SciPost Physics: Mott transition in a cavity-BEC system

In a cavity-BEC system, the light-matter interaction induces an interference field which makes the atoms self-organized into a checkerboard lattice. This phase transition is well-known to be mapped to the superradiant phase transition of a Dicke model. Upon self-organization, the atoms remain coherent and are said to be in a superfluid phase. However, as the self-organization becomes stronger and thus the atoms become more localized in each of the lattice sites, the correlations between atoms vanish, and the system enters a Mott insulator phase. From an effective Bose-Hubbard model point of view, this is because the tightening of the lattice sites not only reduces the tunneling strength, but also increases the on-site interaction.

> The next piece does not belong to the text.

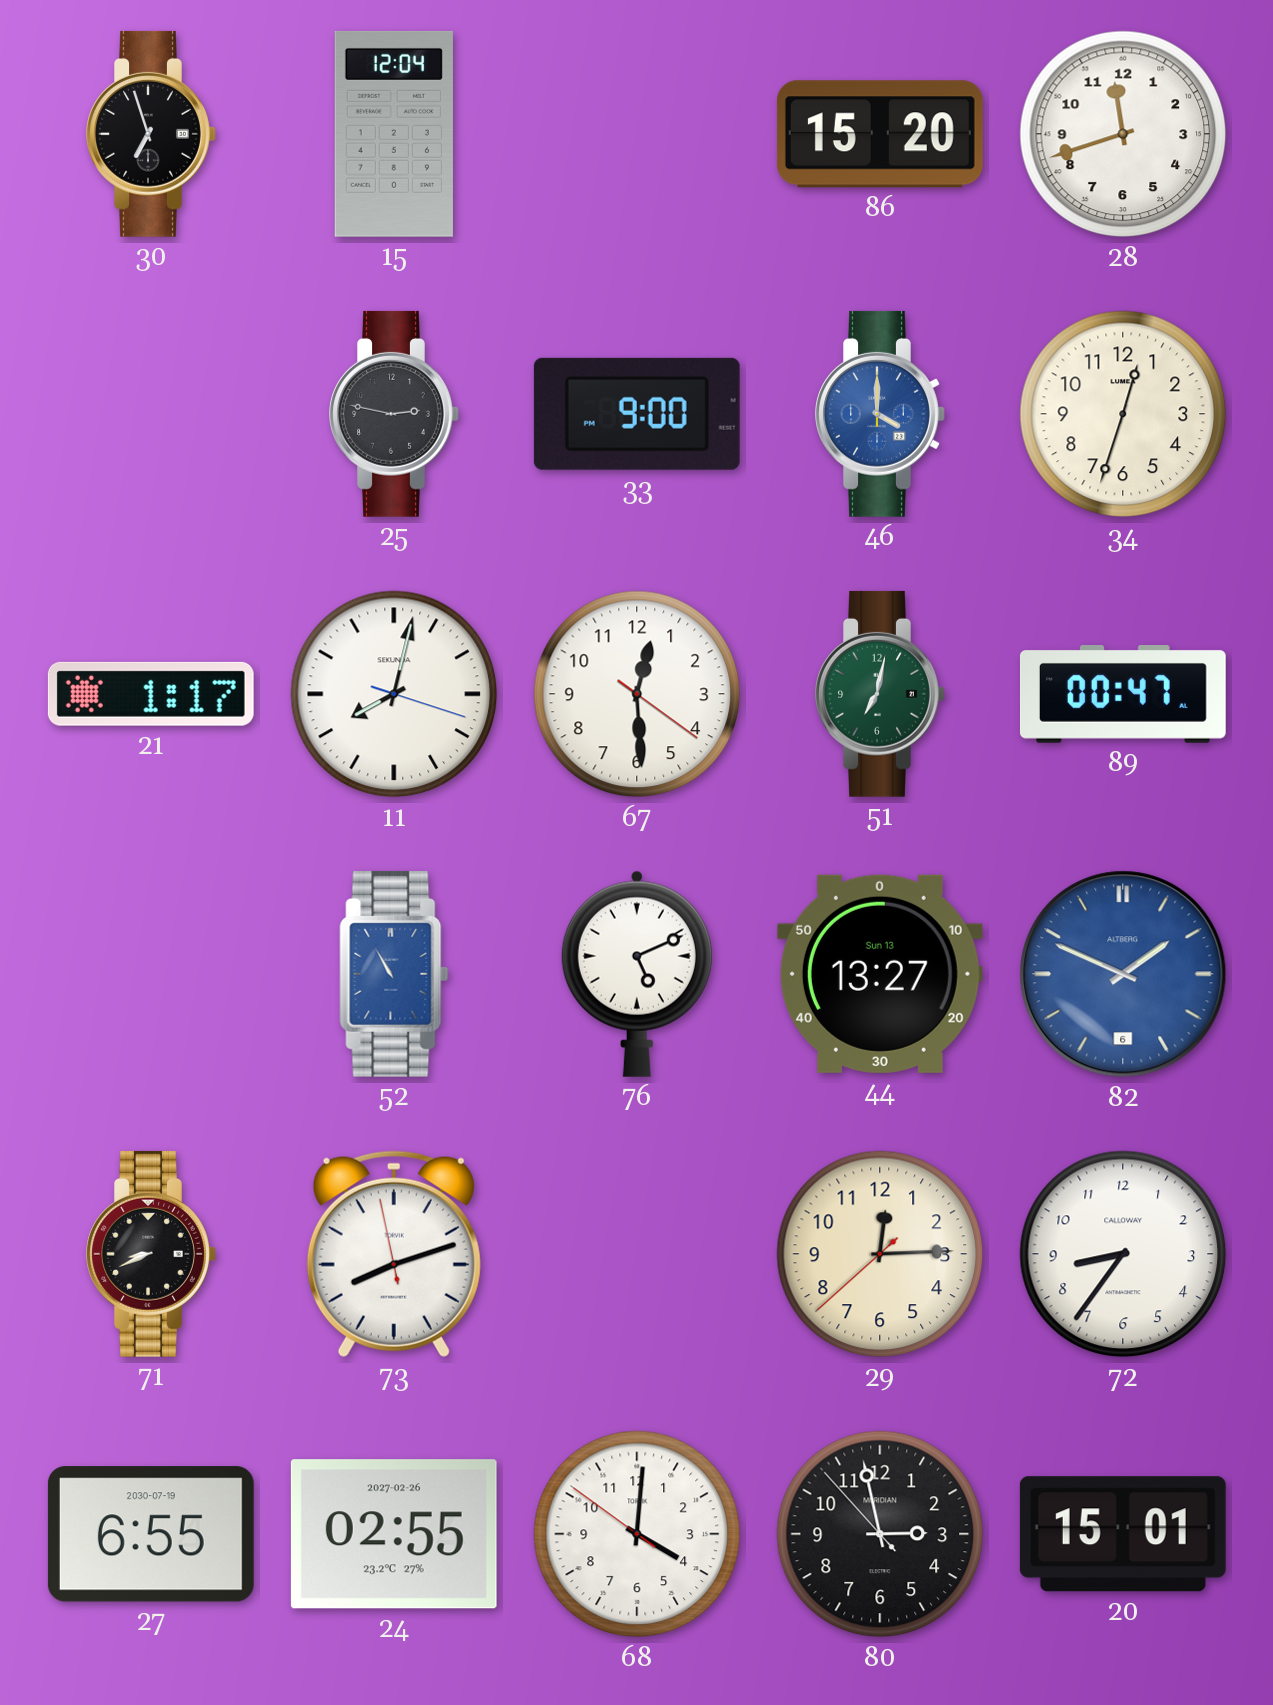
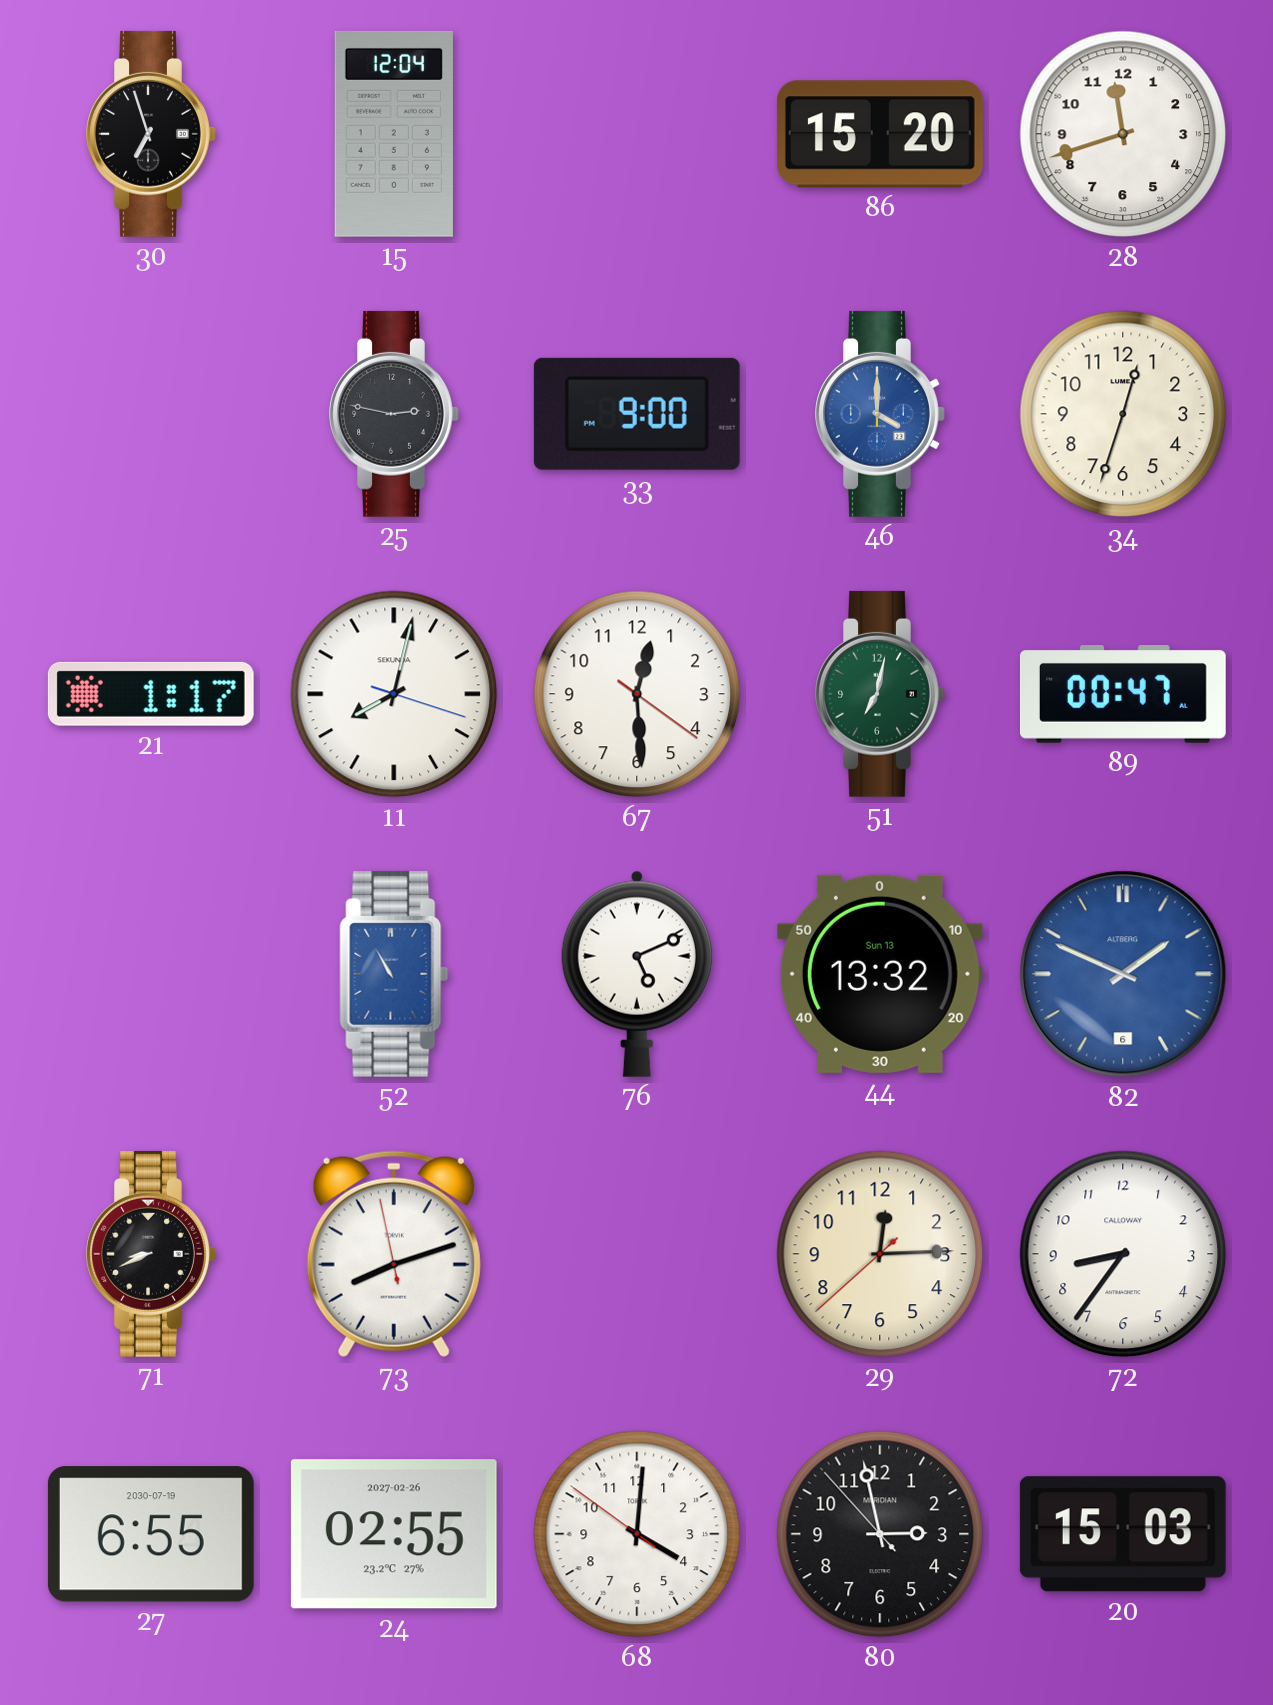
44: 13:27 -> 13:32
20: 15:01 -> 15:03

As a continuation of our work from 2019, we implemented simulations in a two-dimensional system, which is experimentally much more relevant. We utilized a scheme to capture the essential Bose-Hubbard physics and bypass the computational difficulties by confining our atoms in an effective four-site model. This allowed us to correctly extract the momentum space distribution to identify the superfluid-Mott boundary. In collaboration with the experimental group of Hans Keßler and Andreas Hemmerich in Hamburg, we compared our MCTDH-X numerical results with their experimental data, and found quantitative agreement. This comparison is shown in the figure below.

In comparison to the conventional approach of a mapping to the Bose-Hubbard model, MCTDH-X has the advantage of a more adaptive wave function for capturing local densities at each lattice sites. With this work, we have thus demonstrated the capability of MCTDH-X as a reliable numerical tool for investigating Mott transitions.